Years ago, I met with a subcontractor who was not responding to our requests for project bids. I wanted to know why. He replied that because his competitor is my buddy, he assumed I would shop his bid to my buddy. I told him that I do not bid shop. He agreed to provide bids, and expressed his desire to work with us. Indeed, following our meeting, he did begin to provide project bids. But a few years later, I discovered this same subcontractor was involved in bid shopping. Another general contractor was providing him his competitor’s prices. I could not understand: here was a man who made it clear that he was against bid shopping, yet he participated in it. I thought back on our conversation and remembered his exact words: “I would like to work with you.” His definitions became clear: “bid shopping” is when someone reveals your pricing to your competitor, whereas “working together” is when an individual provides you with your competitor’s pricing.

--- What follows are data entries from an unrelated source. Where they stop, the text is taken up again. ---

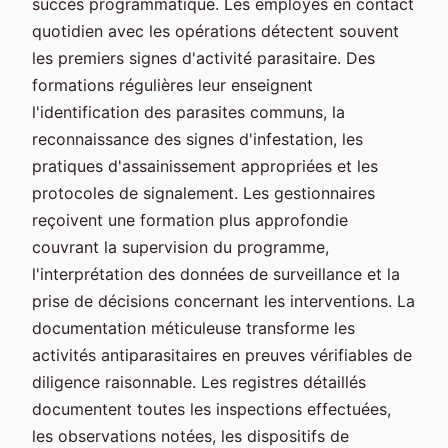
succès programmatique. Les employés en contact
quotidien avec les opérations détectent souvent
les premiers signes d'activité parasitaire. Des
formations régulières leur enseignent
l'identification des parasites communs, la
reconnaissance des signes d'infestation, les
pratiques d'assainissement appropriées et les
protocoles de signalement. Les gestionnaires
reçoivent une formation plus approfondie
couvrant la supervision du programme,
l'interprétation des données de surveillance et la
prise de décisions concernant les interventions. La
documentation méticuleuse transforme les
activités antiparasitaires en preuves vérifiables de
diligence raisonnable. Les registres détaillés
documentent toutes les inspections effectuées,
les observations notées, les dispositifs de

Many years ago, one of our subcontractors located his office only two doors away from ours. The owner was great guy, and ethical. He would never bid shop. However, his estimator did not share his ethics. One day, his estimator walked into my office and asked questions on a bid I was preparing. His last question caught me by surprise – and next thing I knew, I’d told him the amount of the lowest bid I had received. After that, I never again let him in my office while I was preparing a bid. When I spoke with the owner about the incident, he said it was not intentional. But when I discussed it with another general contractor months later, he told me that this estimator made a practice of it, even though the owner did not believe it was occurring. That general contractor and several subcontractors “set up” the estimator by misinforming him on bid pricing, so his bids would be too low.
What were the outcomes of these two stories?
The first firm’s owner retired with enough money for two lifetimes. The second firm’s owner, following a string of unprofitable work and an industry slowdown, paid his bills and left town. Today in the Northern New Mexico construction community, it is no longer sexy to openly bid shop. Most companies have ceased the practice.
And I? I am not as starry eyed as I was 30 years ago when I worked on my first bid.